## WHAT THE EXERCISE ASKS:
Would you reproduce exactly the lines below from the one holding "Prévenir la violence" through the one holding "permet aux équipes", inclusive, and no others?

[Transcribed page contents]
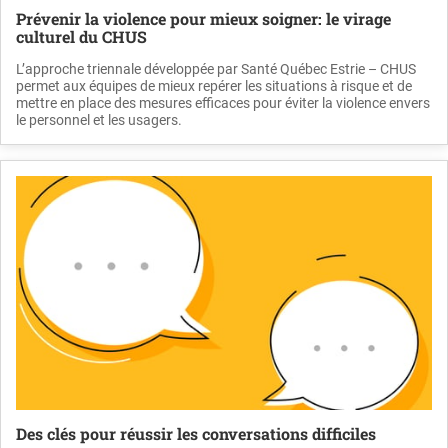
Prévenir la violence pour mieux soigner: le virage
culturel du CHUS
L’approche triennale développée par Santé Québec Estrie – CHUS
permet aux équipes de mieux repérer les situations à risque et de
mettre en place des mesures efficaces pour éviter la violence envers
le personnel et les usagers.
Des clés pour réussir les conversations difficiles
* * *
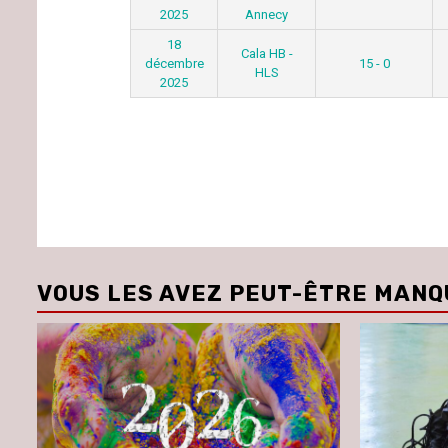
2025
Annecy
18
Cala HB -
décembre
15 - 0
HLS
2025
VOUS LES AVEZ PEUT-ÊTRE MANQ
--
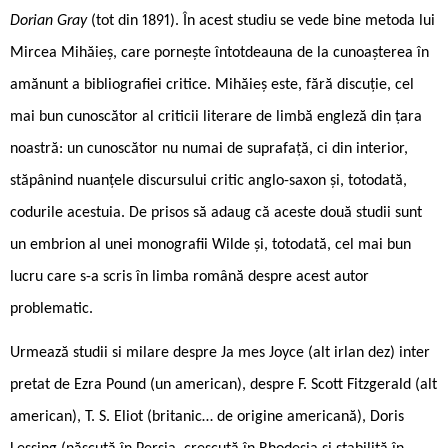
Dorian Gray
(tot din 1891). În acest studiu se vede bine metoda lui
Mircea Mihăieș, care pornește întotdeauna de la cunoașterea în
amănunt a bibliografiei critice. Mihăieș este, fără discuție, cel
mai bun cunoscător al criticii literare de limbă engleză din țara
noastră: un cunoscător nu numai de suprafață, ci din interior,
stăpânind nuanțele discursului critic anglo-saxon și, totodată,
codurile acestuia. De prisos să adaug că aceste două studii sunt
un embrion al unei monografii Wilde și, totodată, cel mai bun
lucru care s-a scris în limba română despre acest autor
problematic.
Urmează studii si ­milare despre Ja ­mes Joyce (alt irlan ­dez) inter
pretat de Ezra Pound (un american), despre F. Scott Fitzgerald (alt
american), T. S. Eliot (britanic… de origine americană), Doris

## RESULT OF THIS TASK:
Prévenir la violence pour mieux soigner: le virage
culturel du CHUS
L’approche triennale développée par Santé Québec Estrie – CHUS
permet aux équipes de mieux repérer les situations à risque et de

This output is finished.